Nine days after the first assault, the town was still in the Legion's hands having held out against the Count's massed infantry and cavalry, repulsing several attacks and inflicting heavy casualties on the enemy forces. With extraordinary courage, the legion defended the town until only a dozen men were left alive out of the 400. Furious at the failure of his army, Count Gruell threw one last assault with all of his remaining men. As his massed infantry charged, the Count was astounded when a horn sounded in the enemy camp and a bloodied band of men rose from the shattered walls and met his forces with a charge of their own. The men fought like demons, killing several times their number before they were overwhelmed and slain.

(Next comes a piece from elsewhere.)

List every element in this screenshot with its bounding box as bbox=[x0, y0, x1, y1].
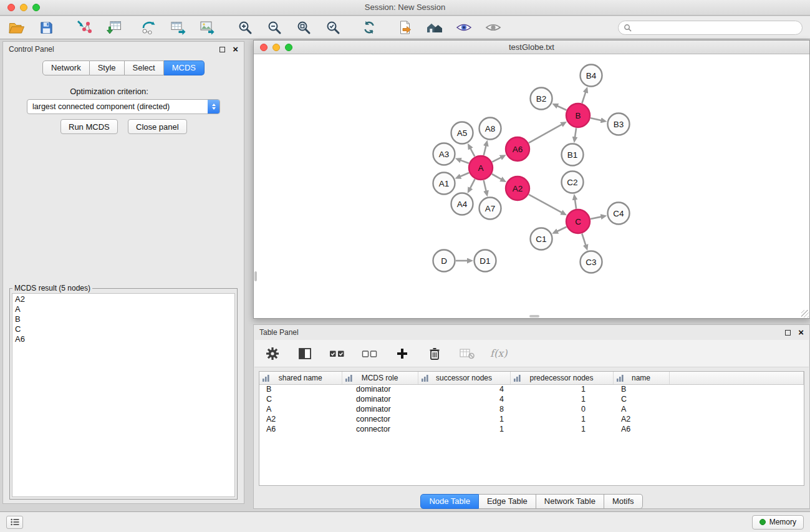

In the aftermath, the Count's men discovered one badly-wounded survivor from among the field of dead and dying, an ex-thief and poet named Erich Reiner. Impressed by the courage of his foes, the Count ordered his own surgeon to attend to the man, that he may live to tell his tale. The poet lived, and through his tales and poems - fancifully embellished and bordering on fiction, of course - the beginnings of a legend was born. As the stories of the Legion's defense of Weltenberg spread through the Empire, fighting men flocked to join and in due course soon, the 'Foreign Legion' was reformed. In honour of the Legion's first commander, Alain Prouteau, the fleur-de-lis of Brettonia was adopted into the Legion's standard. Over the centuries, the Legion amassed much fame and battle honours until its present status as one of the most famous units in the Empire.

The Legionaire Career

In present times the Foreign Legion is based in Talabheim, and technically at least is still comprised of 'foreign' troops. In truth, many officers and rankers are Empire-born, but swear the Legion's Oath - unchanged since the founding - on a false name and birth place. No questions are asked and no one is turned away, but the harsh, unrelenting training and rigid discipline soon weed out the malcontents and loafers. The fame of the Legion has drawn fighting men from all over the Old World and beyond: Brettonians, Kislevites and Norsemen from the cold North, the matchless horsemen of the Steppe tribes beyond the World's Edge Mountains, and tough veterans of the Border Princes. The Legion's standard is a golden Imperial Griffin on blue, with a vertical row of three white fleur-de-lis on the right border.

For career templates use the Mercenary, Mercenary Sergeant, and Mercenary Captain but add a 50% chance of Speak Additional Language (a new language allowed with each promotion to Sergeant or Captain) due to the presence of many foreign troops within the Legion. In addition, officers of the Legion (Captain rank and above) are accorded much respect (+10 to Fel or Ld) within the military hierarchy of the Empire.